[PyTorch] Isolate CP pool worker stdout from NCCL/library banners by sudhakarsingh27 · Pull Request #3074 · NVIDIA/TransformerEngine

sudhakarsingh27 · 2026-06-02T00:09:29Z

Problem

The CP attention test pool worker (added in #2993) uses rank-0 stdout as a line-delimited JSON protocol channel between the worker and the parent pytest process. PoolWorker._submit_once reads one line and json.loads it.

When NCCL_DEBUG is set to VERSION or INFO, NCCL writes a banner line — NCCL version 2.x.y+cudaA.B\n — to stdout (fd 1), not stderr. That banner reaches the parent ahead of the first JSON response, json.loads raises, and because the cp_pool fixture is session-scoped and the pool is killed on first failure, every subsequent CP test in the file fails with:

AssertionError: pool worker JSON protocol broke:
JSONDecodeError('Expecting value: line 1 column 1 (char 0)');
line='NCCL version 2.30.5+cuda13.3\n'

CI runners that export NCCL_DEBUG=VERSION (e.g. the cuDNN nightly GB200 job) hit this on all ~200 non-skipped test_cp_with_flash_attention / test_cp_with_fused_attention cases. With NCCL_DEBUG unset the banner isn't emitted, so the suite passes — which is why the regression only shows up on those runners.

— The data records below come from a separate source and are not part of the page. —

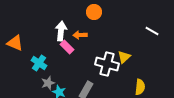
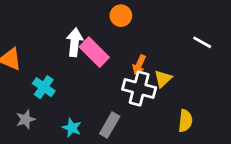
orange arrow: (80, 35) -> (139, 65), moved, turned -64
pink rectangle: (67, 47) -> (94, 52), moved, size x1.5
gray star: (48, 83) -> (26, 119), moved

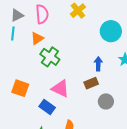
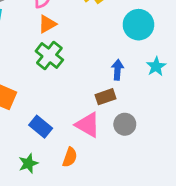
orange triangle: (37, 38) -> (47, 24), moved
pink triangle: (60, 88) -> (88, 125), moved

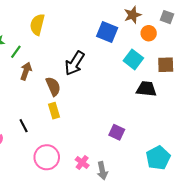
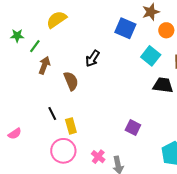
yellow semicircle: (37, 25) -> (57, 20), turned 40
black arrow: (75, 63) -> (93, 58), size x0.7
yellow rectangle: (54, 111) -> (71, 126), moved
black line: (24, 126) -> (52, 114), moved

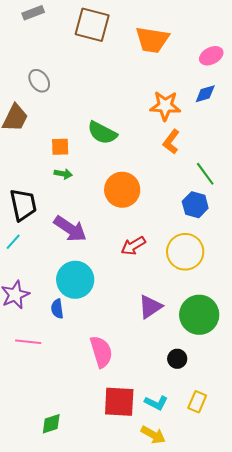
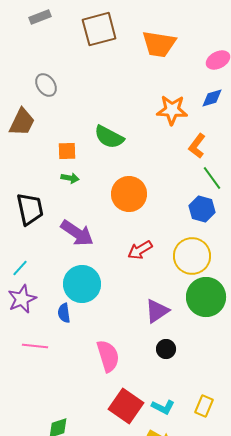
brown square: (92, 25) -> (99, 29), turned -30
orange L-shape: (171, 142) -> (197, 146), moved
cyan line: (13, 242) -> (20, 268), moved
green circle: (199, 315) -> (206, 297), moved
black circle: (177, 359) -> (166, 349), moved
red square: (119, 402) -> (126, 406), turned 32

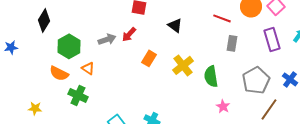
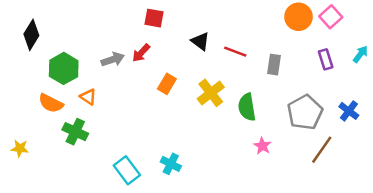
red line: (222, 18) -> (235, 52), moved
purple rectangle: (272, 39) -> (326, 59), size x0.7

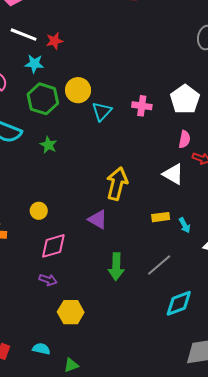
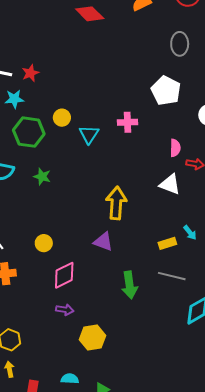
yellow circle: (78, 90) -> (62, 118), size x0.7
white pentagon: (185, 99) -> (166, 91), moved
yellow rectangle: (161, 217) -> (167, 243), moved
gray line: (159, 265) -> (172, 276), turned 64

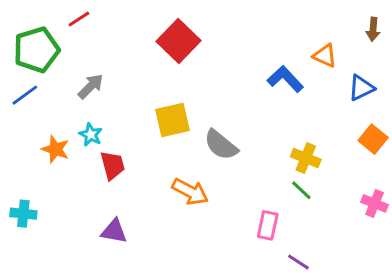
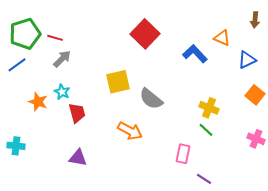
red line: (79, 19) -> (55, 38), moved, turned 49
red square: (178, 41) -> (145, 34), moved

The existing mitigation only redirected non-rank-0 stdout to /dev/null, so rank 0's own banner still corrupted the stream.

Fix (both sides)

Worker — run_attention_with_cp_pool.py: before import torch, dup() rank-0's original fd 1 into a private stream reserved for JSON, then dup2(2, 1) so fd 1 points at stderr. Any banner from NCCL / cuBLAS / cuDNN / torch — Python-level or C-level, import-time or runtime — now lands on stderr (still drained into CI logs by the parent's stderr thread) instead of the protocol pipe. Responses are written through the private stream, re-prefixed with a [CP_POOL_RESP] sentinel.

Parent — test_attention_with_cp.py: read until a sentinel-prefixed line, skipping (and echoing to stderr) any non-protocol chatter. This covers the one stdout source the worker-side fd redirect cannot touch: the torchrun agent process, which shares the same pipe. The select() deadline bounds the whole read loop, not just one readline.

Defense in depth: fd-level isolation keeps the pipe clean even under verbose NCCL_DEBUG=INFO, and the sentinel framing tolerates any residual launcher noise.

Validation

8×H100, TE built from this commit:

Scenario	Result
`NCCL_DEBUG=VERSION`, flash p2p + all_gather + a2a (one session, pool reused across the banner)	✅ 3 passed
`NCCL_DEBUG=INFO` (verbose), flash p2p	✅ 1 passed
`NCCL_DEBUG=VERSION`, fused p2p	✅ 1 passed
`NCCL_DEBUG` unset (control)	✅ 1 passed
Without this fix, `NCCL_DEBUG=VERSION`	❌ `pool worker JSON protocol broke` (regression reproduced)

Type of change

Bug fix (test infrastructure; no library/runtime code change)

Checklist

Contributing guidelines followed
Changes commented where non-obvious
No new warnings
Existing test suite serves as input + validation
Existing tests pass locally (8×H100, NCCL_DEBUG=VERSION/INFO/unset)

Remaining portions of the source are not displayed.